Four weeks with students; five weeks at school; six weeks--maybe--in South Dakota.
I'm anticipating the end of my teacherly responsibilities with a good bit of impatience, something I feel somewhat bad about. But then I stop to think about what teacher does not look forward to the summmer? It's one of the perks of the job, really.
Four more weeks with students still seems like a lot of lesson plans and tests and, yes, behavior problems. Seeing the end so close deflates my work ethic: I just wish it was here already (and there will be a lot of work in these four weeks, unfortunately). It's a microcosm of my two-year experience; knowing that there was a best-used-by date on my teaching career made me less invested in a lot of aspects of teaching. I would've done much better, I know, if I had thought of this as an experience with no end.
Only six more weeks in this state, though, seems like a damn short time: that's really six more chances to go camping, to walk through the Badlands, or to hang out with the friends I've met here.

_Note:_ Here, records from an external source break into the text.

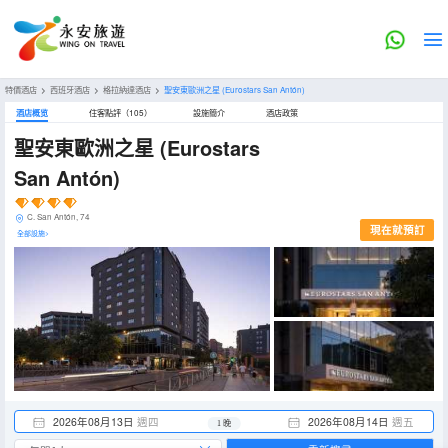
特價酒店
>
西班牙酒店
>
格拉納達酒店
>
聖安東歐洲之星
(Eurostars San Antón)
酒店概览
住客點評（105）
設施簡介
酒店政策
聖安東歐洲之星
(Eurostars
San Antón)
C. San Antón, 74
現在就預訂
全部設施>
2026年08月13日
週四
2026年08月14日
週五
1 晚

My parents came to visit this weekend, and I took them to some of the local "attractions": we hiked out on Eagle Nest Butte, seven miles south of town, and out at Wolf's Table, in the Badlands seven miles north. We drove 50 miles north to Philip for dinner, the first time I've been to the town; two nights ago we ate at Club 27 in Kadoka, the first time in my two years I've made it there, either. I also talked a lot: told them a lot of the little stories from the past two years that I hadn't shared yet. I've always known that I'd get nostalgic when it came time to leave here; it's in my nature to be wistful about everything I leave behind. Now I'm starting to see where that nostalgia will leak out from, and it's making the littlest experiences--a sunny day, or a drive through a canyon--seem that much more poignant.